O chamado de Mateus é um dos mais interessantes de todos! Se levarmos em consideração como os cobradores de impostos eram vistos, ninguém convidaria um deles para fazer parte de um grupo religioso. Ninguém menos Jesus, que enxergava além das aparências.
Os textos que narram esse episódio, Mt 9,9 e Mc 2, 14, foram retratados por Caravaggio (1571-1610) num quadro de 3,40m x 3,20m, na igreja de S. Luís dos Franceses, em Roma, junto a outras duas pinturas que retratam S. Mateus escrevendo o Evangelho e sendo martirizado.
Convido você, querido leitor, a, antes de continuar a leitura, olhar com atenção a imagem do quadro. Já olhou? Olhe de novo, preste atenção nos detalhes. Vá lá, eu espero… Isso, agora podemos continuar…
A cena é composta por dois grupos de personagens: do lado esquerdo de quem olha estão Mateus e seus colegas, e do direito, Jesus e Pedro. Se você olhou com atenção, talvez tenha percebido a diferença nas roupas: Jesus e Pedro estão vestidos como galileus do primeiro século, enquanto que a turma de Mateus veste roupas mais modernas, como se usava na época em que a pintura foi feita. Isso foi feito para mostrar que Jesus é um personagem histórico (não fictício ou imaginário) e que seu chamado continua hoje, no nosso tempo, na nossa realidade. Se o quadro fosse pintado hoje, um dos personagens poderia estar usando terno e gravata, outro calça jeans e camiseta, etc.
Olhemos agora para Jesus e Pedro: Jesus aponta para Mateus, indicando Sua escolha, com o dedo da mesma forma que o Adão da Capela Sistina, pintado por Michelângelo, porque Cristo é o Novo Adão, que veio consertar o erro do primeiro e ser o primogênito de muitos irmãos, o fundador de uma nova família, que é a Igreja. Pedro repete o gesto de Jesus mas de uma forma mais tímida, como se estivesse perguntando: “aquele homem, Jesus? Tem certeza?”. Mesmo com dúvida, inseguro, Pedro segue o Mestre. Isso se chama Fé!

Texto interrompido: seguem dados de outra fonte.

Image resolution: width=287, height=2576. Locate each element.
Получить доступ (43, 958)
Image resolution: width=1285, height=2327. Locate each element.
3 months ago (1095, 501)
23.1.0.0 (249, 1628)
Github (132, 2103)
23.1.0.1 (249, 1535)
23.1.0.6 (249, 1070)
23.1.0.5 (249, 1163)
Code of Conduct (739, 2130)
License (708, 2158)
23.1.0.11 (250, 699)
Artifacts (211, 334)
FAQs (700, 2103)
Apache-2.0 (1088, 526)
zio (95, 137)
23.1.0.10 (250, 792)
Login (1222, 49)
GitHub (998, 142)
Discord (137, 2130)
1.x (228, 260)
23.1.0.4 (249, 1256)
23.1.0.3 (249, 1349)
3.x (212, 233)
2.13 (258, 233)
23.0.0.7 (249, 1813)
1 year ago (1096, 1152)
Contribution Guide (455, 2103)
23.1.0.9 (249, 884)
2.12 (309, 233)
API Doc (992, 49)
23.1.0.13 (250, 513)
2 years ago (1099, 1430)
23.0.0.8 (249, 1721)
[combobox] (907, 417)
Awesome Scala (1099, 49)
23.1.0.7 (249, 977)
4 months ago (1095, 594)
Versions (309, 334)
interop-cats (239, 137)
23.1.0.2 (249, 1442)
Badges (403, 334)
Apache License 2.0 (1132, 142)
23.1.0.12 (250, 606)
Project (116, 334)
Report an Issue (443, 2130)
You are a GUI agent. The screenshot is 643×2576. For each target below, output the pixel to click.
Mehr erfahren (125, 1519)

Reparemos agora nos outros personagens. O mais próximo de Pedro, de costas para nós, joga corpo para trás, esquivando-se de um possível chamado. Na frente dele, um adolescente olha para Jesus com um certo desdém, como se dissesse: “não somos o tipo de gente que você procura. Nenhum de nós ‘é de igreja’”. Ao lado dele um barbudo, que poderia ser o “alvo” de Jesus, faz questão de jogar a batata quente para o homem de cabeça baixa ao seu lado. Ao contrário de Jesus, porém, ele aponta com o dedo em riste, pois trocou a delicadeza do Mestre por uma acusação seca. O homem para quem ele aponta não tem a menor ideia do que esteja acontecendo, pois está totalmente absorto no dinheiro, bem como o de óculos, no fundo, que também não olha para Jesus. Se formos falar de vocação para um grupo de jovens hoje, as reações serão semelhantes: uns tentarão apenas se esquivar, pelo medo do compromisso, outros olharão com desdém, outros jogarão a batata quente para aquele que tem “cara de padre” ou que é muito tímido, enquanto outros ainda não estarão dando a mínima importância, concentrados que estão nos celulares.
Na parte superior do quadro, vemos uma grande área escura, uma janela com uma cruz e um facho de luz, que, curiosamente, não entra pela janela, para mostrar que não é uma luz natural, e sim algo divino, pois vem de cima e, embora passe por cima da cabeça de Jesus, banha Seu rosto de luz. Sim, a vocação é um mistério (área escura) que só pode ser compreendido à luz de Deus, do Seu Amor manifestado na pessoa de Cristo, que na cruz doou Sua vida por nós.
Mas quem é Mateus? O barbudo? O de cabeça baixa? O de óculos? Pouco importa, porque Mateus, na verdade, é você, sou eu, somos nós. Que essa obra de arte nos inspire a abandonarmos o medo, a tirarmos o foco das coisas materiais e a abraçarmos o compromisso de seguir Jesus, a única luz capaz de brilhar no meio das trevas do mundo.